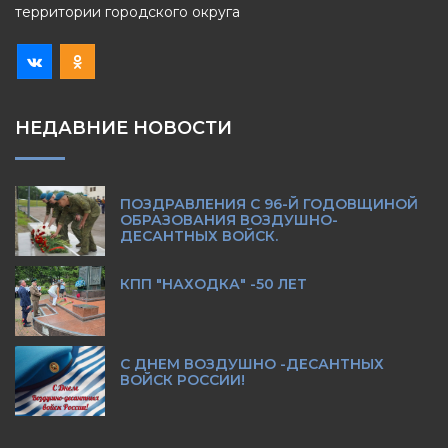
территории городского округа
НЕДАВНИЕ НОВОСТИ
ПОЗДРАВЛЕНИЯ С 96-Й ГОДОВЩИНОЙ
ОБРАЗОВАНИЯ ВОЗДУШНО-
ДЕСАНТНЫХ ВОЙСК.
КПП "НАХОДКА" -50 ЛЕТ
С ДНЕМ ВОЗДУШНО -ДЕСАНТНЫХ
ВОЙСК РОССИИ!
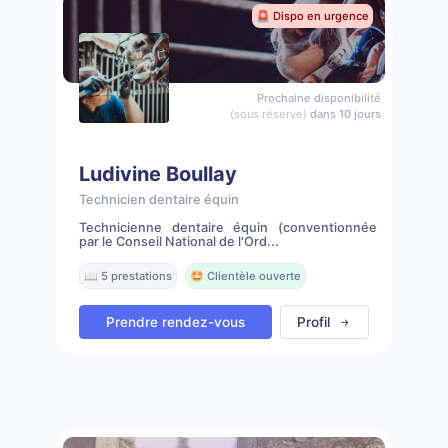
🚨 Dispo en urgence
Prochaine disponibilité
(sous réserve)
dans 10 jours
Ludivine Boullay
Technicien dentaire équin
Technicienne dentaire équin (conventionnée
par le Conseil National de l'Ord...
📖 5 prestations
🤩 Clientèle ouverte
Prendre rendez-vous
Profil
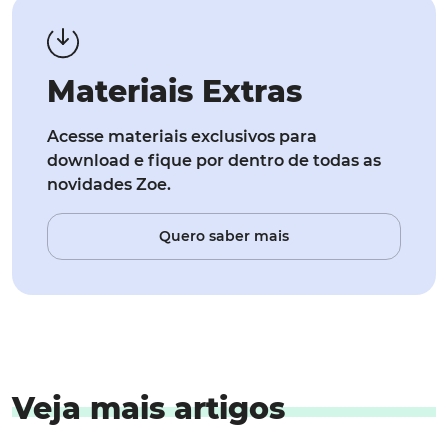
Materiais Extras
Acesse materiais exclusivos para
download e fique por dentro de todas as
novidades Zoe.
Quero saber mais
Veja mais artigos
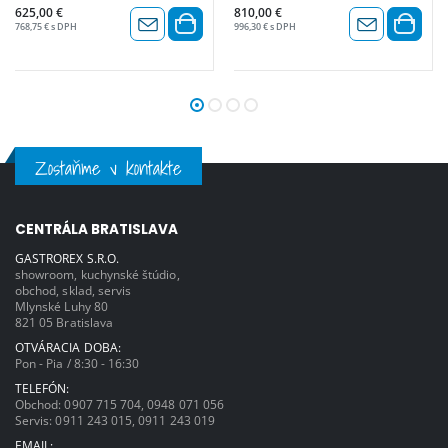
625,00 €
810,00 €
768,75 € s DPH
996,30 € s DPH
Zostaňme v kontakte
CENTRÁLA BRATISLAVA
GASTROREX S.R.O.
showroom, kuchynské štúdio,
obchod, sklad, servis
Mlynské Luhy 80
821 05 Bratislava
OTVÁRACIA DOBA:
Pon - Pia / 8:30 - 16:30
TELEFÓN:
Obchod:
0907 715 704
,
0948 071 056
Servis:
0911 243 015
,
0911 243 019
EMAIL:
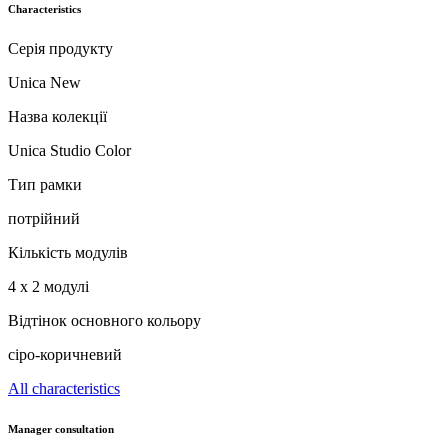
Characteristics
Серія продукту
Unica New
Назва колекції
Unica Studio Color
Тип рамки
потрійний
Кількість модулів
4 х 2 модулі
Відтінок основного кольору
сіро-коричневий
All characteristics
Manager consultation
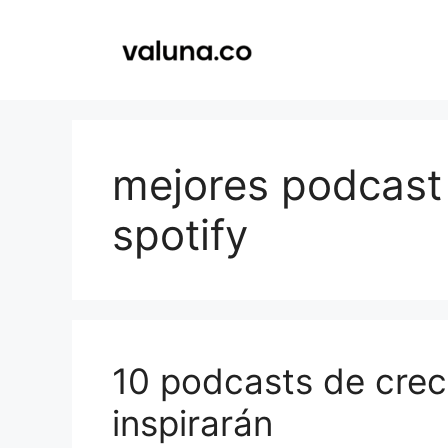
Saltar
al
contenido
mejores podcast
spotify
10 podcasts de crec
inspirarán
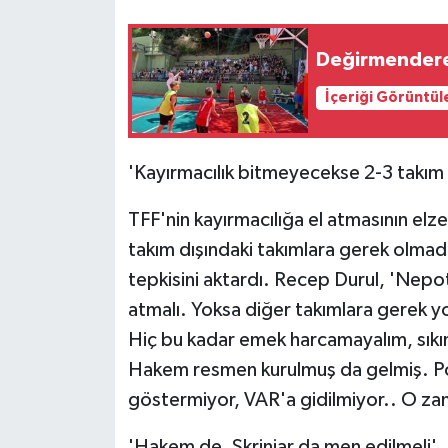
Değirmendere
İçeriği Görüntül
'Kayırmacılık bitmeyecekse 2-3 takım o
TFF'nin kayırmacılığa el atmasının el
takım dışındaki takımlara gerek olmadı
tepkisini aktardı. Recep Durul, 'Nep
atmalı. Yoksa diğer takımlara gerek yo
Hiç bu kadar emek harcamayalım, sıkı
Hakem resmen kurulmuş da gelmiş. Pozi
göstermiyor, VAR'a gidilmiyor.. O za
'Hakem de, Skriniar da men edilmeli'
--
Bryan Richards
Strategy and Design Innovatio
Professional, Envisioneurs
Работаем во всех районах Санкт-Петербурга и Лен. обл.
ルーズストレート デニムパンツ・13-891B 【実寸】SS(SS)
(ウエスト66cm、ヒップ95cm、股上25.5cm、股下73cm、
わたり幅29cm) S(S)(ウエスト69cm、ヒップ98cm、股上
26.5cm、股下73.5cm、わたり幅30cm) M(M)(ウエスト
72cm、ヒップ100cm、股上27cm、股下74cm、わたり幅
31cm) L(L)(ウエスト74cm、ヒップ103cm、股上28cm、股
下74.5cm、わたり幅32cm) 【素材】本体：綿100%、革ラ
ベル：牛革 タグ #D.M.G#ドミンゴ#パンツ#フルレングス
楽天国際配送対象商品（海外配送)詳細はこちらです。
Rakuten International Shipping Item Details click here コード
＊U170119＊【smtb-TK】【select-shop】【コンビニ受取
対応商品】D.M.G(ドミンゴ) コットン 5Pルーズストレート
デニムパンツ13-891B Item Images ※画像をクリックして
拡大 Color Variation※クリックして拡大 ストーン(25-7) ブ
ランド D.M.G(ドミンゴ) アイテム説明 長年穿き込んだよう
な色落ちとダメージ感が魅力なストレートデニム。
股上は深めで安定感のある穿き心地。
...
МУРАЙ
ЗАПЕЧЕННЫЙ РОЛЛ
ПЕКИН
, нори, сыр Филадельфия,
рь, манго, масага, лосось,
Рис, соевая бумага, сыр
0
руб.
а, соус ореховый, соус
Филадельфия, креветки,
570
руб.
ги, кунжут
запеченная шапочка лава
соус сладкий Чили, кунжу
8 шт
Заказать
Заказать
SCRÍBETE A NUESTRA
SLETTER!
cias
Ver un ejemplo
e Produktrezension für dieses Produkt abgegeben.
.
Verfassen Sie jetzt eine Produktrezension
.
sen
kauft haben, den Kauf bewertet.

## Assignment
Although pictures appear among the records above, none are to be output; print exactly the lines from the line containing "Назва колекції" through the line containing "İçeriği Görüntül".

## Exercise result
Назва колекції
Unica Studio Color
Тип рамки
потрійний
Кількість модулів
4 х 2 модулі
Відтінок основного кольору
сіро-коричневий
All characteristics
Manager consultation
Saltar
al
contenido
mejores podcast
spotify
10 podcasts de crec
inspirarán
Değirmendere
İçeriği Görüntül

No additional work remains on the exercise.